Every record below should be transcribed exactly. Omit the images.

== Material shown

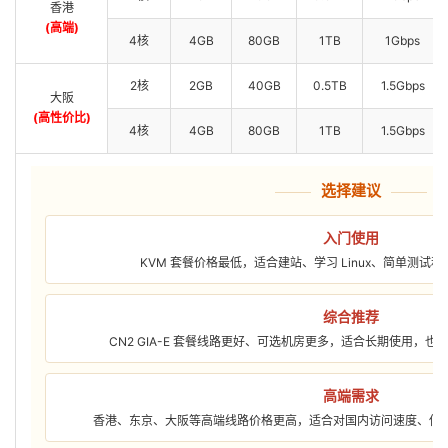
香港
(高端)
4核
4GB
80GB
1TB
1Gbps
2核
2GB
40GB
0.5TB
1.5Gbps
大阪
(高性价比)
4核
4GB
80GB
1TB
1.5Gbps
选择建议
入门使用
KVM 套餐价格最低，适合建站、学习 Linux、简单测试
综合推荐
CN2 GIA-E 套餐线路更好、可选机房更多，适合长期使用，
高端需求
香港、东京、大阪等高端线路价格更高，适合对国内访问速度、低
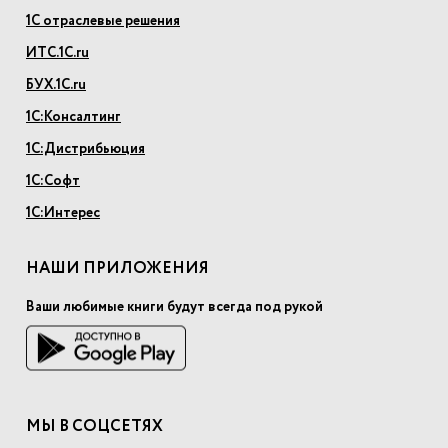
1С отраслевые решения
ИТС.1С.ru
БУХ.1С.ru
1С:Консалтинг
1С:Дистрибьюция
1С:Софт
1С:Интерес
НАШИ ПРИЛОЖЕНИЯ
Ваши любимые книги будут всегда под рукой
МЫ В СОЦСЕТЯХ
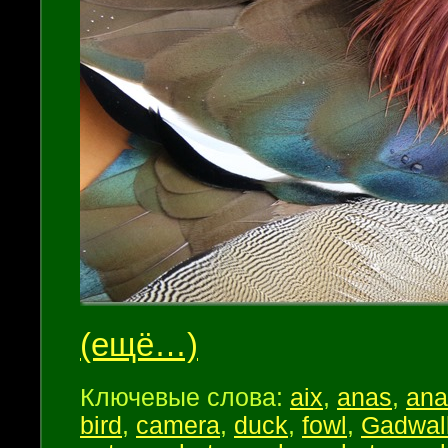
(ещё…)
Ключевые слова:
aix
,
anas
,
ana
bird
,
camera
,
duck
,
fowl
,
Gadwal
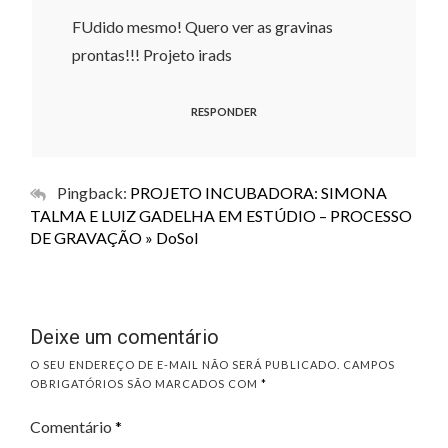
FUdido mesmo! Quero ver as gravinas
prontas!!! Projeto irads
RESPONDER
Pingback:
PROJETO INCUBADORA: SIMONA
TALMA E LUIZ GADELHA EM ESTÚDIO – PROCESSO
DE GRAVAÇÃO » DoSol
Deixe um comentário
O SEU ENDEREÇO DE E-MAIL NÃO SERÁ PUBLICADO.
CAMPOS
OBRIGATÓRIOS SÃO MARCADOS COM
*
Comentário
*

====

## Exercise output
香港
(高端)
4核
4GB
80GB
1TB
1Gbps
2核
2GB
40GB
0.5TB
1.5Gbps
大阪
(高性价比)
4核
4GB
80GB
1TB
1.5Gbps
选择建议
入门使用
KVM 套餐价格最低，适合建站、学习 Linux、简单测试
综合推荐
CN2 GIA-E 套餐线路更好、可选机房更多，适合长期使用，
高端需求
香港、东京、大阪等高端线路价格更高，适合对国内访问速度、低
1С отраслевые решения
ИТС.1С.ru
БУХ.1С.ru
1С:Консалтинг
1С:Дистрибьюция
1С:Софт
1С:Интерес
НАШИ ПРИЛОЖЕНИЯ
Ваши любимые книги будут всегда под рукой
МЫ В СОЦСЕТЯХ
(ещё…)
Ключевые слова:
aix
,
anas
,
ana
bird
,
camera
,
duck
,
fowl
,
Gadwal
FUdido mesmo! Quero ver as gravinas
prontas!!! Projeto irads
RESPONDER
Pingback:
PROJETO INCUBADORA: SIMONA
TALMA E LUIZ GADELHA EM ESTÚDIO – PROCESSO
DE GRAVAÇÃO » DoSol
Deixe um comentário
O SEU ENDEREÇO DE E-MAIL NÃO SERÁ PUBLICADO.
CAMPOS
OBRIGATÓRIOS SÃO MARCADOS COM
*
Comentário
*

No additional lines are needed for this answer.